So Much Water

Highbourne Cay is a pretty typical Bahamas cay. Incredibly clear water, beautiful beach, and nothing else. There is a fancy marina resort around the corner where the giant yachts tie up, and the rest of us can get fuel and dump garbage for five bucks a bag (pro tip: bring along some yard-waste sized garbage bags to shove a few smaller ones in), but that’s about it.

I can’t even begin to explain how vastly life is improved on this boat by having a watermaker. Now I can’t even believe that there was a time we cruised Mexico without one. Between the four of us we must take at least 12 long rinse-offs each day.

This boat has some things that are odd to us, but normal to trawlers—things that we’ll likely change in the future, but wanted to see how they worked out for us in practice before we did. One of those things is that the oven/stove is AC power only. There is no propane on this boat. We’ve been living off of propane for fifteen years, so this takes some getting used to. The problem is that even a brand new 3,000 watt inverter isn’t powerful enough to run it on AC, so we need to run the generator in order to cook anything. Fortunately, the generator on this boat has its own built-in noise dampening box, and sits in an engine compartment that is super well-insulated as well. It’s so quiet it’s sometimes hard to tell if it started or not. Outside, the only noise is the water exiting the exhaust.

But, even if it’s quiet, we still find that we’ve now been turned into generator people. It’s the first time we’ve ever had one. On the upside, our watermaker makes 35 gallons an hour, so just by running it every couple days during dinner, we’re all set for water. Oh, did I mention washing the boat while at anchor? Anyway, point is, we’re loving the watermaker.

I’m not sure I’ve ever even bought a set of Legos. How did this happen?

Ouest was diving to fifteen feet this day, picking up a conch shell.

Just about every boat in this picture showed up from Nassau the same day.
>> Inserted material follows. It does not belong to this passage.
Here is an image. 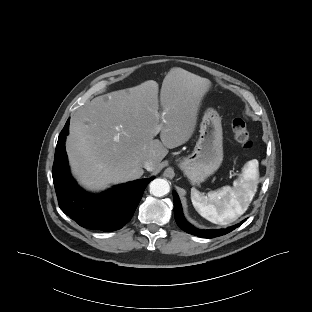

When a tiny weather window appears these days, you jump on it.

Our draft is just 4′ 2″, which is only 8″ more than our catamaran was. We can tuck in pretty shallow just about everywhere we go, which at least allows us to scoot off to the outside of the pack.


How do we keep the love fire burning? Why, with a big wedge carved out of the bed, of course.

While the kids get actual mattresses on their beds, we get cushions with some foam mattress padding on top. Not bad, not great.

This bathroom has a shower, too, but we don’t use this one.

The kids got their first real taste of sand dollar hunting.

Each morning a mega-yacht would send his minions out to the beach to construct a small beach resort, complete with umbrellas, chairs, lunch service, jet-skis, inflatable toys, and a million-dollar view of Bumfuzzle.